The course costs approximately $2,000 and is a combination of classroom lecture and onsite tour visits to local mobile home communities. During the course, attendees are taught how to make a profit by purchasing mobile home parks. One concept taught during the course is how to increase rent rates as much as 10% per year, even if it is more than market rate, a practice that has received criticism. Course promotional materials have included, “With over 20% of American households now making $20,000 per year or less and another 10,000 baby boomers per day retiring into social security incomes that average $14,400 per year, the demand for affordable housing is giant," and “The fact that tenants can’t afford the $5,000 it takes to move a mobile home...makes it easy to raise rent without losing any occupancy.”

Course teachings include instructing would-be mobile home park owners, "What I've found...is the customers are stuck there.

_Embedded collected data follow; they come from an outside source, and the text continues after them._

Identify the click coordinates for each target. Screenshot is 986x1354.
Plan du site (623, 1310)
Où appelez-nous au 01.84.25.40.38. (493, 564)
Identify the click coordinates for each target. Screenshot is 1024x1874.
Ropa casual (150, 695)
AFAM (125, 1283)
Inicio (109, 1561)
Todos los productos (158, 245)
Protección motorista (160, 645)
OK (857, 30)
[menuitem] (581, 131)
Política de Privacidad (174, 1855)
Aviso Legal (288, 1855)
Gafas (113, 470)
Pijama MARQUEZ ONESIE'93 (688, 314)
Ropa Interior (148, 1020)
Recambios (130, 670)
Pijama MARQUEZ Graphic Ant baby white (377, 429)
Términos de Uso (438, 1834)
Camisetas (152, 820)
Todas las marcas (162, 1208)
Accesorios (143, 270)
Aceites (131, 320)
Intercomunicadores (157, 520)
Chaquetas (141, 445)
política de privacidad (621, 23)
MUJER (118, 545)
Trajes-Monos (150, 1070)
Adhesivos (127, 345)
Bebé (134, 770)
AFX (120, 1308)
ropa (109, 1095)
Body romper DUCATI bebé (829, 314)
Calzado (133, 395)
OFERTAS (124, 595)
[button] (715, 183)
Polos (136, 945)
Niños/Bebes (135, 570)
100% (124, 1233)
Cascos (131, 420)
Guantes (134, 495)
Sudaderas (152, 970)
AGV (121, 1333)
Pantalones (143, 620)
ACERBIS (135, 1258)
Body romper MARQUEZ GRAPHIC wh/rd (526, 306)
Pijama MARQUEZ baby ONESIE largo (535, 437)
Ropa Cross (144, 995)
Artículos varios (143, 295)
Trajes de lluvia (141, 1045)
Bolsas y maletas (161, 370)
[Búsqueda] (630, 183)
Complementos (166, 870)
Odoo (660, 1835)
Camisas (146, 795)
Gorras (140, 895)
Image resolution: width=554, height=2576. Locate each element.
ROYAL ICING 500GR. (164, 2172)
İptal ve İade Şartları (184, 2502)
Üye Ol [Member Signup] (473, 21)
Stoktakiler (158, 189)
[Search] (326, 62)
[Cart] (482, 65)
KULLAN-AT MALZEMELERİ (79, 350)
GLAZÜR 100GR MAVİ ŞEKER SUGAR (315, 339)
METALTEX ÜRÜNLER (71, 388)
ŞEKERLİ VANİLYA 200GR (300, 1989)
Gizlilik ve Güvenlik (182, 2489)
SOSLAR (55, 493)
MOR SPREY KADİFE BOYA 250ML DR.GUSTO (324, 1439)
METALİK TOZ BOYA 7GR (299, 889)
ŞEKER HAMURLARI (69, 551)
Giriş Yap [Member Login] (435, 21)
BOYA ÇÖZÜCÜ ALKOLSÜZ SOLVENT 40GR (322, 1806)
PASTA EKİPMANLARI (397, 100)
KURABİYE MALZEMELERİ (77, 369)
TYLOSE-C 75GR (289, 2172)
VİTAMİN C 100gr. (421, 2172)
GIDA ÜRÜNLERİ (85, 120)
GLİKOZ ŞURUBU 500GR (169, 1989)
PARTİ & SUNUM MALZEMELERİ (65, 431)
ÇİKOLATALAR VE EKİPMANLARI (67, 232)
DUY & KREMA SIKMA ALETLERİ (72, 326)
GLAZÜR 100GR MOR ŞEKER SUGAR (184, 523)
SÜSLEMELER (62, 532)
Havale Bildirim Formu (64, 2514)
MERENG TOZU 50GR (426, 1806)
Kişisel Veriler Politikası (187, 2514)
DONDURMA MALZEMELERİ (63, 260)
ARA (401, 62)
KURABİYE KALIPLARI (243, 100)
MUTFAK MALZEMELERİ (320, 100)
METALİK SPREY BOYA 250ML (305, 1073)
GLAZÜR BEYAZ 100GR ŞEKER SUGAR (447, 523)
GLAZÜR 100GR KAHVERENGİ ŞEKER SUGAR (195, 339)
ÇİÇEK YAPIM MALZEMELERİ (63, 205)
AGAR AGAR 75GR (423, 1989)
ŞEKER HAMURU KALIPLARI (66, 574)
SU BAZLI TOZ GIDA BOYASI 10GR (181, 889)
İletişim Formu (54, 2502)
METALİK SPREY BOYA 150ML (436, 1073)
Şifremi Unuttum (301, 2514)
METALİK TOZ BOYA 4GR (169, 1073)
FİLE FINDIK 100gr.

They don't have the option, they can't afford to move the trailer, they don't have the three grand. The only way they can object to your rent raise is to walk off and leave the trailer, in which case it becomes abandoned property, and you recycle it, put another person in it. So you really hold all the cards."

In an audio seminar titled "How To Buy, Operate, Turnaround And Sell A Mobile Home Park" Rolfe said "One of the big drivers to making money is the ability to increase the rent. If we didn't have them hostage, if they weren't stuck in those homes in the mobile home lots, it would be a whole different picture."

Courses include a "boot camp" which takes students on site visits of mobile home parks, which has sparked protest from park residents and local advocacy groups who say the course teaches unethical business practices. Rolfe has told course enrollees during site visits, “Don’t get too hung up on appearances...remember, you don’t have to live in these homes.”

An estimated 25-30% of Mobile Home University participants purchase mobile home parks.

=="Waffle House" quote==
Rolfe compared owning a mobile home park where residents own the homes but rent the land to "a Waffle House where the customers are chained to the booths." In 2019, John Oliver called Rolfe "completely shameless about the degree to which his business depends on having a captive customer base," referencing the quote.

Rolfe said the quote had been taken out of context and was meant to compare the revenue streams from a mobile home park, which are dependable because residents who own their homes can't move if land rents are raised, due to the prohibitive expense of moving, to those customers at a restaurant, who are unpredictable because they have other options.